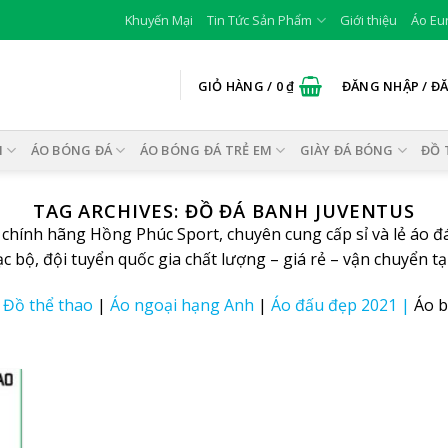
Khuyến Mại
Tin Tức Sản Phẩm
Giới thiệu
Áo Eu
GIỎ HÀNG /
0
₫
ĐĂNG NHẬP / Đ
I
ÁO BÓNG ĐÁ
ÁO BÓNG ĐÁ TRẺ EM
GIÀY ĐÁ BÓNG
ĐỒ 
TAG ARCHIVES:
ĐỒ ĐÁ BANH JUVENTUS
chính hãng Hồng Phúc Sport, chuyên cung cấp sỉ và lẻ
áo đ
ạc bộ, đội tuyển quốc gia chất lượng – giá rẻ – vận chuyển tạ
|
Đồ thể thao
|
Áo ngoại hạng Anh
|
Áo đấu đẹp 2021
|
Áo b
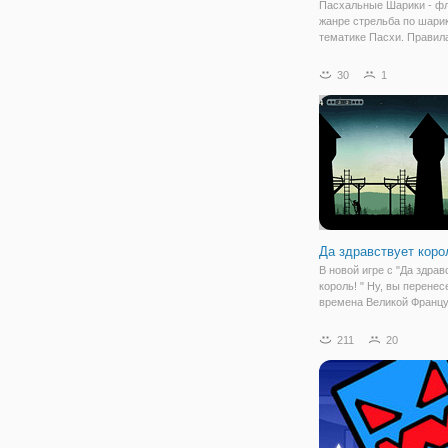
Пасхальные Шарики - фл
жанре стрельба по шарик
тематике Пасхи. Правил
очень просты, и в неё м
играть бесплатно. Для эт
30
1
просто направляйте шар
выстреливайте их так, ч
составить вместе
Да здравствует коро
В новой игре с "Да здрав
король! " Ну, вы перенес
времена Великой Францу
революции. В это трудно
буржуазии удалось нака
211
20
тысячи противников рев
смертью. Аристократы и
:::
Give only a number: how many lines of the data hold the string "BÓNG"?

FINISHED EXERCISE |
3